In contrast to the INSEAD/UBS study, another report, this time from HSBC Private Bank, finds that leading Asian philanthropists are starting to emphasize innovation, scale and measurable results in their philanthropy. Something’s gotta give: The state of philanthropy in Asia, produced by the Economist Intelligence Unit, argues that though levels of philanthropy are still low relative to the West, it is increasing in Asia in step with the region’s growing wealth.
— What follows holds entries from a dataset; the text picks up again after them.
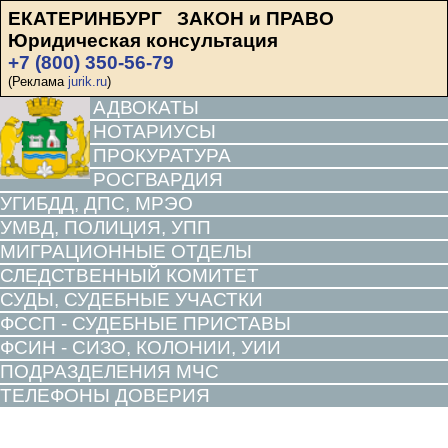
ЕКАТЕРИНБУРГ ЗАКОН и ПРАВО
Юридическая консультация
+7 (800) 350-56-79
(Реклама
jurik.ru
)
АДВОКАТЫ
НОТАРИУСЫ
ПРОКУРАТУРА
РОСГВАРДИЯ
УГИБДД, ДПС, МРЭО
УМВД, ПОЛИЦИЯ, УПП
МИГРАЦИОННЫЕ ОТДЕЛЫ
СЛЕДСТВЕННЫЙ КОМИТЕТ
СУДЫ, СУДЕБНЫЕ УЧАСТКИ
ФССП - СУДЕБНЫЕ ПРИСТАВЫ
ФСИН - СИЗО, КОЛОНИИ, УИИ
ПОДРАЗДЕЛЕНИЯ МЧС
ТЕЛЕФОНЫ ДОВЕРИЯ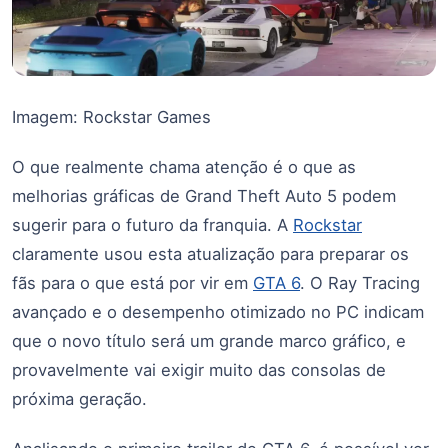
Imagem: Rockstar Games
O que realmente chama atenção é o que as
melhorias gráficas de Grand Theft Auto 5 podem
sugerir para o futuro da franquia. A
Rockstar
claramente usou esta atualização para preparar os
fãs para o que está por vir em
GTA 6
. O Ray Tracing
avançado e o desempenho otimizado no PC indicam
que o novo título será um grande marco gráfico, e
provavelmente vai exigir muito das consolas de
próxima geração.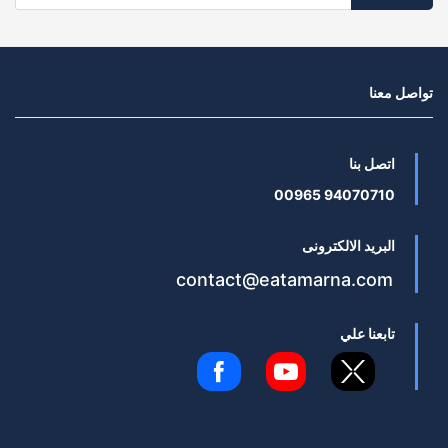
تواصل معنا
اتصل بنا
94070710 00965
البريد الالكترونى
contact@eatamarna.com
تابعنا علي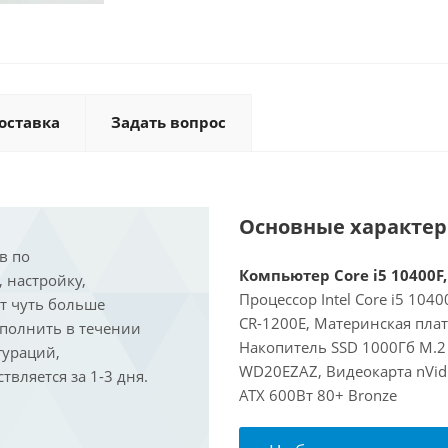
оставка
Задать вопрос
Основные характе
в по
Компьютер Core i5 10400F,
, настройку,
Процессор Intel Core i5 104
ит чуть больше
CR-1200E, Материнская пла
ыполнить в течении
Накопитель SSD 1000Гб M.2
гураций,
WD20EZAZ, Видеокарта nVidi
вляется за 1-3 дня.
ATX 600Вт 80+ Bronze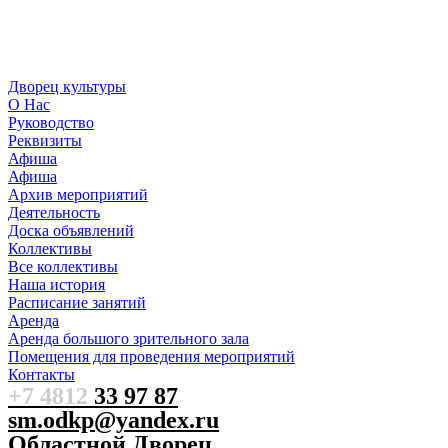
Дворец культуры
О Нас
Руководство
Реквизиты
Афиша
Афиша
Архив мероприятий
Деятельность
Доска объявлений
Коллективы
Все коллективы
Наша история
Расписание занятий
Аренда
Аренда большого зрительного зала
Помещения для проведения мероприятий
Контакты
+7 4812
33 97 87
sm.odkp@yandex.ru
Областной Дворец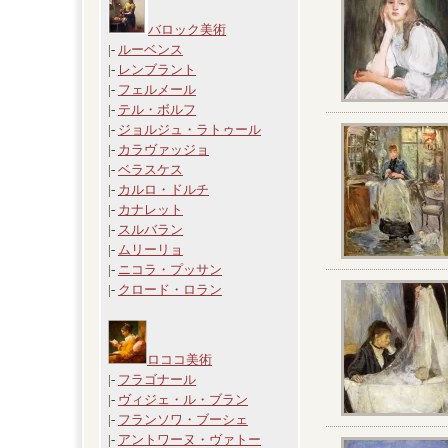
バロック美術
|-
ルーベンス
|-
レンブラント
|-
フェルメール
|-
テル・ボルフ
|-
ジョルジュ・ラトゥール
|-
カラヴァッジョ
|-
ベラスケス
|-
カルロ・ドルチ
|-
カナレット
|-
スルバラン
|-
ムリーリョ
|-
ニコラ・プッサン
|-
クロード・ロラン
ロココ美術
|-
フラゴナール
|-
ヴィジェ・ル・ブラン
|-
フランソワ・ブーシェ
|-
アントワーヌ・ヴァトー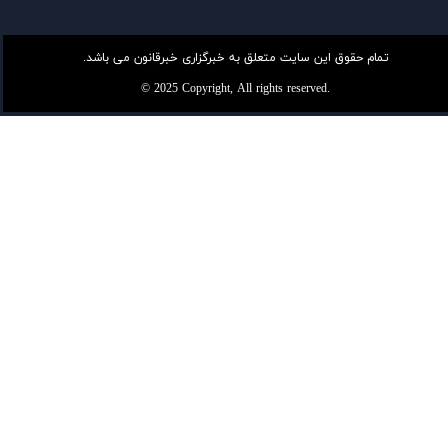
تمام حقوق این سایت متعلق به خبرگزاری خبرقانون می باشد.
© 2025 Copyright, All rights reserved.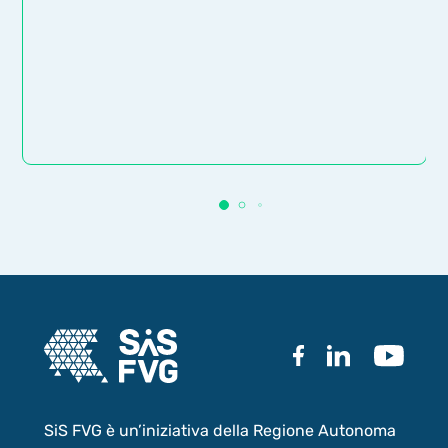
SiS FVG è un’iniziativa della Regione Autonoma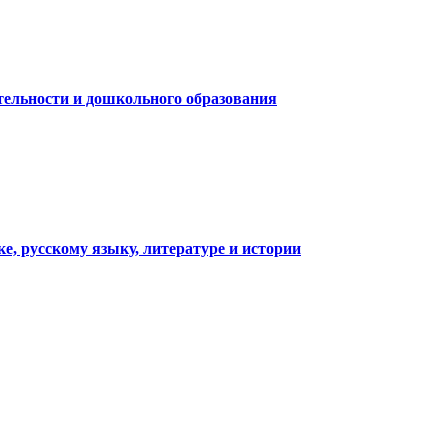
тельности и дошкольного образования
 русскому языку, литературе и истории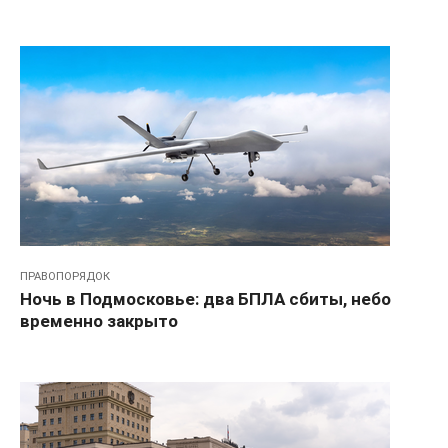
ПРАВОПОРЯДОК
Ночь в Подмосковье: два БПЛА сбиты, небо
временно закрыто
In Singapore – always the showpiece, it seems, in matters concerning philanthropy – individual charitable contributions have more than doubled from US$348 million to $847 million in the years between 2004 and 2010. China, meanwhile, has seen an explosive growth in private foundations, a function both of recent liberalization of the sector and of low public trust in existing charities, with giving more than doubling from $4.9 billion in 2009 to $10.3 billion in 2010.
Again in contrast with the UBS/INSEAD findings, the report finds that the main motives for giving are humble upbringings and a desire to make a positive change in society, and that strategic philanthropy is now making its mark. Both reports agree, however, that greater coordination within the sector, and between the sector and its potential allies such as local authorities, CSOs and business, will increase its influence. As Russell Prior, head of philanthropy at HSBC Private Bank UK, notes, ‘there is an increasing need for it to be managed professionally’.